After my last post on Friday, I worked and then headed out of town to get the fun started. I rode out to Seneca Lake with a friend of mine since John left earlier that morning.
It was an afternoon of friends and fun at the MicroMussel Triathlon- a very short triathlon involving costumes and tricycles (or in our case....a moving dolly with a fake plane on it). John and Corey dressed up as Goose & Maverick from Top Gun, and had everyone laughing the entire time. Truly a great way to start the weekend off in a fun way!
|Me and my Maverick- he's way better than Tom Cruise!|
Saturday was the Mini-Mussel Triathlon (Sprint Distance). John and I were volunteering, and a few of our friends were competing. I spent the first part of the morning at the "mount line" yelling at athletes not to get on their bike until they were at or past the line. It was a great place to be as I got to see all my friends as they started the bike, and cheer for others as well. Once people started coming in from the bike, I moved over to the "dismount line" making sure everyone got off their bikes before the line.

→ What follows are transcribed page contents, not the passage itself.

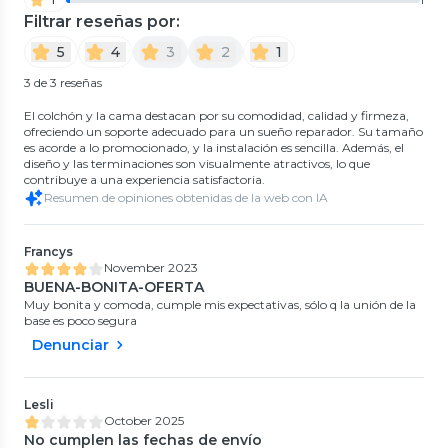
Filtrar reseñas por:
5
4
3
2
1
3 de 3 reseñas
El colchón y la cama destacan por su comodidad, calidad y firmeza,
ofreciendo un soporte adecuado para un sueño reparador. Su tamaño
es acorde a lo promocionado, y la instalación es sencilla. Además, el
diseño y las terminaciones son visualmente atractivos, lo que
contribuye a una experiencia satisfactoria.
Resumen de opiniones obtenidas de la web con IA
Francys
November 2023
BUENA-BONITA-OFERTA
Muy bonita y comoda, cumple mis expectativas, sólo q la unión de la
base es poco segura
Denunciar
Lesli
October 2025
No cumplen las fechas de envío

More yelling and cheering but I was having a great time, and again it was a great place to be so I could see everyone! Volunteering the day before my race was a great way to get inspiration and motivation, and to see logistics of race location!
Being at the"dismount line" is where I first learned of "the accident". One of the faster cyclists to come in, asked me if I knew what the name was of the person injured on course. I said I did not know, and he sternly told me to find out: there was fear in his voice. My friends were standing near me and heard the whole thing, they ran to the volunteer tent to make sure they knew there was an accident on course. They knew- and it wasn't good. After that, many people were asking me questions about it as they dismounted their bike. They all had to ride past the accident site, seeing ambulances and crowds of people and blood. I can't even imagine how hard that would be to see, emotional and scary for sure. Then later on, the questions turned towards family members cheering near me "has so & so come in yet?"-- everyone was worried it was a friend or loved one.

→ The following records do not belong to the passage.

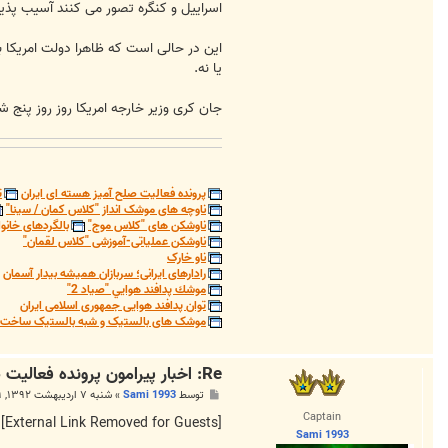
اسراییل و کنگره تصور می کنند آسیب پذیری
این در حالی است که ظاهرا دولت امریکا ب
یا نه.
جان کری وزیر خارجه امریکا روز روز پنج شنبه 29 فروردین 1391 (18 آوریل 2013) در کمیته روابط خارجی سنا تاکید کرد که کنگره باید صبور باشد تا زمان انتخابات 
پرونده فعالیت صلح آمیز هسته ای ایران
ت
ناوچه های موشک انداز "کلاس کمان / سینا"
ناوشکن های "کلاس موج"
بالگردهای خانوا
ناوشکن عملیاتی-آموزشی "کلاس لقمان"
ناو خارک
رادارهای ایرانی؛ سربازان همیشه بیدار آسمان
موشك پدافند هوايي "صياد 2"
توان پدافند هوایی جمهوری اسلامی ایران
موشک های بالستیک و شبه بالستیک ساخت ج
Re: اخبار پیرامون پرونده فعالیت صلح آمیز هسته ای ایران
پ
توسط
Sami 1993
»
شنبه ۷ اردیبهشت ۱۳۹۲, ۱۲:۵۹ ب.ظ
س
Captain
ت
[External Link Removed for Guests]
Sami 1993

After I was done at my volunteer post I walked around talking to my friends who had finished, and spent some time helping at the volunteer tent. I had heard bits and pieces more about the accident, but nothing definitive. Everyone was on edge, it was like being in high school all over again- rumors were flying, the bad news was that it was actually as bad as everyone was saying.
I actually left to go get some "me time" as my nerves were building for the race the next day. I went back to John's parents on the lake and practiced mounts/dismounts by myself before heading to packet pickup and the pre-race meeting.

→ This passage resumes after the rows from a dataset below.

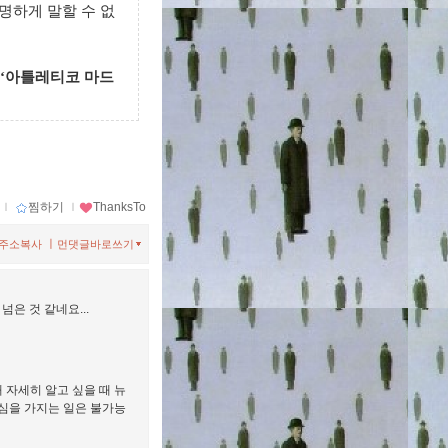
명하게 말할 수 없
‘
아틀레티코 마드
ｌ
찜하기
ｌ
ThanksTo
ㅣ
주소복사
먼댓글바로쓰기
넘은 것 같네요...
 자세히 알고 싶을 때 뉴
관심을 가지는 일은 불가능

|I got all my gear ready for the next day|
Saturday night was spent at the house with all of our friends. Carb-rich dinner, some wine and good company; perfect way to unwind the night before the race. They have been doing this for Musselman weekend for a few years now, and I was happy I was able to join in the tradition. I also spent a little time on the hammock outside, trying to unwind and mentally prepare for 70.3 miles.
We did find out more information regarding the accident as the night went on. The man, who was a Rochester native was pronounced dead after being transported to a local hospital. An SUV had ran out of gas and was parked as far over on the shoulder as possible, the cyclist had collided into the back window. This is the first fatality in the 10 year history of the race. Sadly, we can't look and analyze exactly what happened, we will never really know-- and at this point it doesn't change anything. The victim, his family and friends are definitely in my thoughts and prayers.
|Brief Article here|
It was hard not to think about it, it was also hard not to let my parents find out about it. I had sent them an email with links to maps, race website and my time estimates for them as they were going to be there Sunday. The last thing I needed was my mom to find out someone died on a 16 mile bike course when I was going to be on a 56 mile course the following day. I didn't want her freaking out the entire 3 and a half hours I was going to be on the bike. Did it scare me? you bet; but I have that fear every time I ride, accidents happen and the best we can do is just be aware and ride as smart and safely as possible.
Sunday was race day for me (recap to come this week), overall it was a great day. I survived my first 70.3! I had fabulous support crew of family and friends, and the race staff/volunteers were just as amazing. I can't say enough good things about Mussleman races- Jeff Henderson and his crew(including my friend Amy who is the volunteer coordinator) do an amazing job. From the different race options, mass volunteers, amazing swag and sponsors, pre-race meetings that are fun & informative, "green" race characteristics, all of it makes for a memorable weekend. Congrats to them for 10 years and cheers to many more! I already have next years race on the calendar...more volunteering and more racing!
|Me and my #1 fan and team mate after finishing yesterday! :)|
What did you do this weekend?
Cyclists- what are your riding fears?